▶ **What you have to do**
Lines of the data that contain the word "Citation" are the ones to copy.

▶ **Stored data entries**

=====

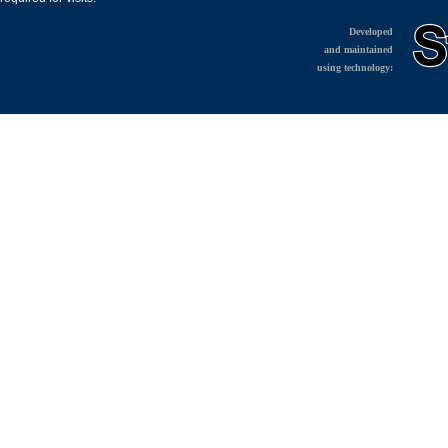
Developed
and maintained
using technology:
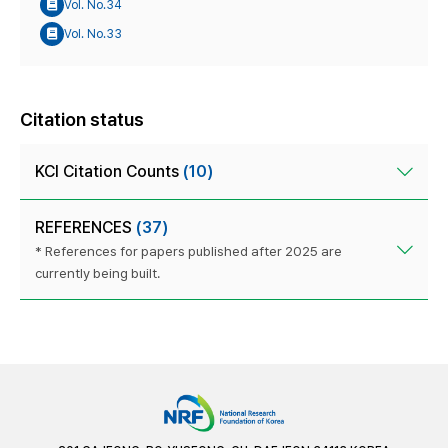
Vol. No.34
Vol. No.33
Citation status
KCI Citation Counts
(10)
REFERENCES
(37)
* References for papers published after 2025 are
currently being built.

=====

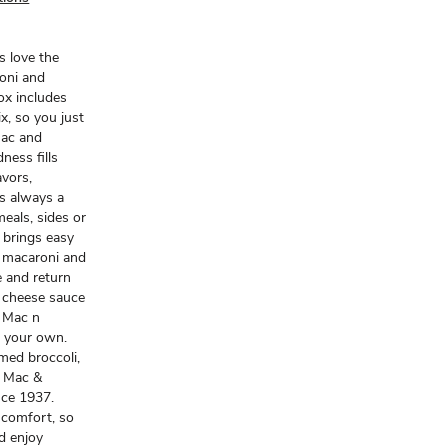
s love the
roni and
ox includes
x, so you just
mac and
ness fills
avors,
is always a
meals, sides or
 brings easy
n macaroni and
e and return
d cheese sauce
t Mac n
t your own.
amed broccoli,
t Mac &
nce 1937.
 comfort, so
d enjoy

=====

▶ **Answer below**
Citation status
KCI Citation Counts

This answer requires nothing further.